La réconciliation dans les mines
En 235, l’empereur Maximin le Thrace déclenche une persécution. Il frappe à la tête : le pape Pontien et l’antipape Hippolyte sont tous deux arrêtés et déportés dans les mines de Sardaigne — les « mines de la mort », où les prisonniers ne survivent guère plus de quelques mois. Face à la souffrance partagée, la réconciliation s’opère. Pontien abdique pour permettre l’élection d’un nouveau pape à Rome. Hippolyte renonce à ses prétentions et exhorte ses partisans à se réunir à l’Église.

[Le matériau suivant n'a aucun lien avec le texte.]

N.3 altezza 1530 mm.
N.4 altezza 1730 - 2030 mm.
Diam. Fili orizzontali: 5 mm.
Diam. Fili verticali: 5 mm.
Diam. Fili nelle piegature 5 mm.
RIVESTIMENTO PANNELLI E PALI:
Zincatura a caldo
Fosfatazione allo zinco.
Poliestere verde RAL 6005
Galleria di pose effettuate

Les deux hommes meurent en Sardaigne, probablement en 235 ou 236. Comme Saint Laurent, martyr romain par excellence, Hippolyte scelle sa foi dans le sang. Leurs corps sont ramenés à Rome et ensevelis avec les honneurs. L’Église les fête tous les deux comme martyrs — le pape et l’antipape, réconciliés dans le sang.
Un héritage retrouvé
Hippolyte tombe dans un oubli relatif pendant des siècles. En 1551, une statue antique le représentant est découverte près de Rome, assise sur un trône, avec la liste de ses œuvres gravée sur le siège. C’est la plus ancienne statue chrétienne connue. Elle révèle l’ampleur d’une œuvre que le Moyen Âge avait en partie perdue.

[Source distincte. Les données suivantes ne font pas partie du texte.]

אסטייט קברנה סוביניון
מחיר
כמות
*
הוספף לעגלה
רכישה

Sa « Tradition apostolique » est redécouverte au XIXe siècle et influence profondément la réforme liturgique de Vatican II. La prière eucharistique II du missel romain actuel s’inspire directement du texte d’Hippolyte — un antipape du IIIe siècle qui façonne encore la messe d’aujourd’hui.
Le saviez-vous ?
- La statue d’Hippolyte, découverte en 1551, est aujourd’hui conservée à la Bibliothèque vaticane. C’est la plus ancienne statue chrétienne connue, datée du IIIe siècle. Elle le représente assis sur une chaire épiscopale, avec un calendrier pascal et la liste de ses œuvres gravées sur les côtés.
- La prière eucharistique II, que des millions de catholiques entendent chaque dimanche à la messe, est directement inspirée de la « Tradition apostolique » d’Hippolyte. Un texte écrit par un antipape est ainsi devenu l’une des prières les plus récitées du monde.
- Hippolyte est l’un des rares personnages de l’histoire à être vénéré comme saint par l’Église catholique tout en figurant sur la liste officielle des antipapes. Ce double statut illustre la conviction que le repentir sincère efface même les fautes les plus graves contre l’unité de l’Église.